Hacker News new | ask | show | jobs
by thomoco 1249 days ago
Could you please elaborate on your comments and possible misconceptions about ClickHouse? Proven stability, massive scale, predictability, native SQL, and industry-best performance are all well-recognized characteristics of clickhouse, so your comments here seem a bit biased.

I am interested to learn more about your point of view, as well as tangentially the strategic vision of MotherDuck as a company.

(VP Support at ClickHouse)

1 comments

Speaking from nearly a decade working on BigQuery, and a year working at Firebolt.

- Stability. It OOMS, your CTO mentioned that last week.

- It is not correct. I believe your team is aware of cases in which your very own benchmarks revealed Clickhouse to be incorrect.

- Scale. The distributed plan is broken and I'm not sure Clickhouse even has shuffle.

- SQL. It is very non-standard.

- Knobs. Lots of knobs that are poorly documented. It's unclear which are mandatory. You have to restart for most.

Don't get me wrong, I love open source, and I love what Clickhouse has done. I am not a fan of overselling. There are problems with Clickhouse. Trying to sell it as a superset of the modern CDW is not doing users any favors.

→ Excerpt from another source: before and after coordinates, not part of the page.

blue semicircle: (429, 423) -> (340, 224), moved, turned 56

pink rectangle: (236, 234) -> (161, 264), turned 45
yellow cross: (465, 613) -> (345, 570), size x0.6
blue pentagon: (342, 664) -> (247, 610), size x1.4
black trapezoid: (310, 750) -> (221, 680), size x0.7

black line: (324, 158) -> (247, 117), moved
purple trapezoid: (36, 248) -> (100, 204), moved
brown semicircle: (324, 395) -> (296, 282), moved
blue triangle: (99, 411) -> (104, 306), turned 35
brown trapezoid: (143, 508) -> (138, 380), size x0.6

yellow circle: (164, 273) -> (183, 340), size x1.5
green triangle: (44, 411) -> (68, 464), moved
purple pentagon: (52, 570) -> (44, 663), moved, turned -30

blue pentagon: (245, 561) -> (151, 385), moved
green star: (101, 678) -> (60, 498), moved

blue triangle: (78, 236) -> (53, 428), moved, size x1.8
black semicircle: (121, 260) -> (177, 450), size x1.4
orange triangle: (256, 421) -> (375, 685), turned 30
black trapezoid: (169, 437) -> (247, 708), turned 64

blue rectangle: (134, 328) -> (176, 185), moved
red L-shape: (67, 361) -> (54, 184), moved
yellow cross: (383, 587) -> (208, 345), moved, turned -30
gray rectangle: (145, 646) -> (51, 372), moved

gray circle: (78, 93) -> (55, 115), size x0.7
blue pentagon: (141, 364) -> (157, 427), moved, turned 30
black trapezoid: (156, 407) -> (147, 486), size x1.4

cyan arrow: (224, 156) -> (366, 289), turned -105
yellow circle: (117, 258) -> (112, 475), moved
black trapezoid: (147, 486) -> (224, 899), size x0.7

As an engineer who admires the work done by DuckDB, I'm disappointed that the co-founder of its evolution is spreading FUD about competitors before its even in the competitive conversation.

> Stability. It OOMS, your CTO mentioned that last week.

I ran ClickHouse clusters for years with zero stability issues (even as a beginner at the time) at an extremely large volume video game studio with real-time needs. Using online materialized views, I was able to construct rollups of vital KPIs at millisecond level while maintaining multi-thousand QPS. Stability was never a concern of ours, and quite frankly, we were kind of blown away.

> Scale. The distributed plan is broken and I'm not sure Clickhouse even has shuffle.

First, I hate the word "broken" with zero explanation what you mean by this. Based on your language, I'm assuming you're just suggesting the distributed plans aren't as efficient as possible, a limitation that the engineers are not shy to admit.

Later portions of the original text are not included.